ROMA – L’annuncio parlava di un monolocale arredato con lavatrice, angolo cottura e ampio bagno. Il tutto in quartiere tra i più piacevoli della periferia Sud di Roma. Seicento euro al mese, tutte le spese incluse. Vai a visitarlo senza troppa convinzione: a un prezzo così basso a Roma offrono solo i seminterrati, questo invece è al secondo piano, dove sarà l’inganno? Il “caratteristico” monolocale era poco più di una stanza, evidentemente ricavata dalla suddivisione dell’appartamento del padrone di casa. I mobili erano di riciclo, con parecchi decenni alle spalle e ante pericolanti dall’aria vissuta. Divanoletto-mignon. Tavolo che nascondeva una lavatrice. Bagno cieco. E sì, piccolo dettaglio: la cucina in balcone. Balcone che, seppur chiuso, lasciava inevase una serie di domande circa la regolarità degli impianti. E la certezza che il tutto fosse un filo abusivo.
Nella ricerca di un monolocale in affitto a Roma questo è sicuramente l’incontro più pittoresco. Siccome il taglio di appartamento in questione non è tra i più gettonati nella capitale (carenza di single?) di solito ci si imbatte in garage riadattati con affaccio diretto su strada, ritagli da ampi appartamenti come il delizioso monolocale descritto, soffitte o solai riadattati ad appartamentini “indipendenti”, sale hobby riconvertite con accesso a parte.
Una piccola rivincita se la sono tolta i nove autori dei racconti che compongono “Cerco casa, non un cesso”, pubblicato da 80144 edizioni. Nove racconti sulla difficilissima ricerca di una stanza o di un appartamento in affitto senza disporre di grandi mezzi. Ecco, ad esempio, un brano tratto “Come cacciare un coinquilino”, di Angelo Zabaglio e Andrea Coffami:
Optai allora per un buco in zona Furio Camillo (a sette minuti dall’ufficio dove lavoravo) per la misera somma di trecentocinquanta euro mensili, più le spese.

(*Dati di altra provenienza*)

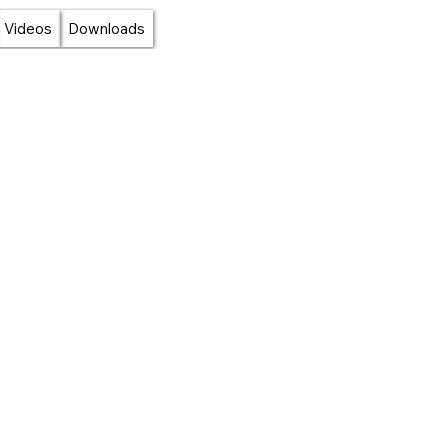
Videos
Downloads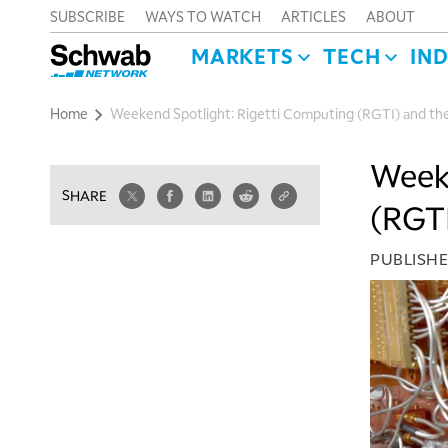
SUBSCRIBE
WAYS TO WATCH
ARTICLES
ABOUT
MARKETS
TECH
IN
Home
Weekend Spotlight: Rigetti Computing (RGTI) and th
Weeke
SHARE
(RGTI
PUBLISH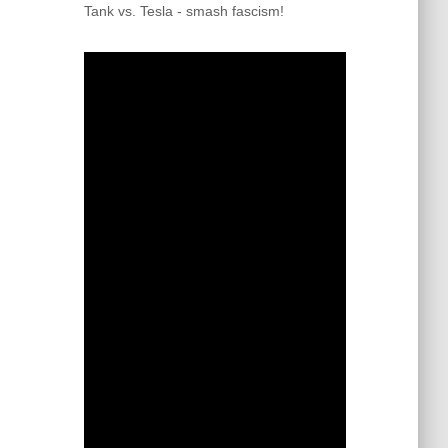
Tank vs. Tesla - smash fascism!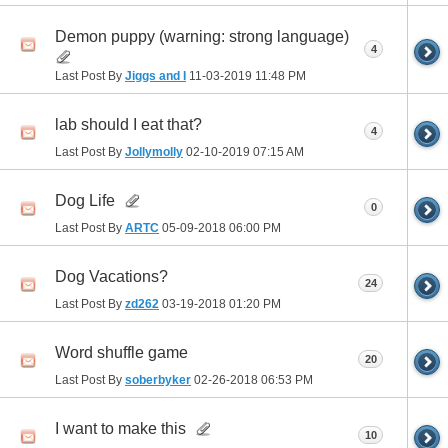
Demon puppy (warning: strong language)
4
Last Post By
Jiggs and I
11-03-2019
11:48 PM
lab should I eat that?
4
Last Post By
Jollymolly
02-10-2019
07:15 AM
Dog Life
0
Last Post By
ARTC
05-09-2018
06:00 PM
Dog Vacations?
24
Last Post By
zd262
03-19-2018
01:20 PM
Word shuffle game
20
Last Post By
soberbyker
02-26-2018
06:53 PM
I want to make this
10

Una pazzia che, se ci ripenso ora, mi darei le chiavate in testa. Dodici metri quadri di merda, in nero, in una casa con altri tre inquilini. Per un totale di millequattrocento in nero che il proprietario si prendeva puliti puliti ogni mese. Non ho mai potuto sapere chi era: mai visto, mai sentito. Più volte ho provato a chiedere, ma nulla
Questo brano invece è da “Tra camere al franchi”, di Mattia Frasca, ambientato a Siena:
«Oh, mamma, ma cos’è tutta questa roba?». Appena aperta la porta, ci si ritrovava davanti una marea di cose accatastate, armadi, sedie, comodini, buste e pacchi. «Passate di qua». Ci facemmo strada per un angusto passaggio. Il resto della casa era più o meno sgombro, la proprietaria aveva ammassato tutto all’ingresso e in una delle tre camere che di conseguenza non poteva affittare. «Allora, sia chiaro che per voi tutto questo non esiste. Non dovete toccare niente, non dovete guardare niente, non dovete neanche pensare a queste cose. Va bene?» Nessuno di noi si tirò indietro. In fondo, era solo questione di abituarsi a un passaggio un po’ strettino. Ci sedemmo al tavolo della cucina e uscì fuori il resto della storia. L’inquilina precedente era rimasta improvvisamente vedova e non aveva più potuto pagare fin quando la proprietaria non era stata costretta a sfrattarla e a diventare, a quel punto, la custode di tutte le cose rimaste nell’appartamento. «Comprese le sue mutande, chiaro?» aveva precisato.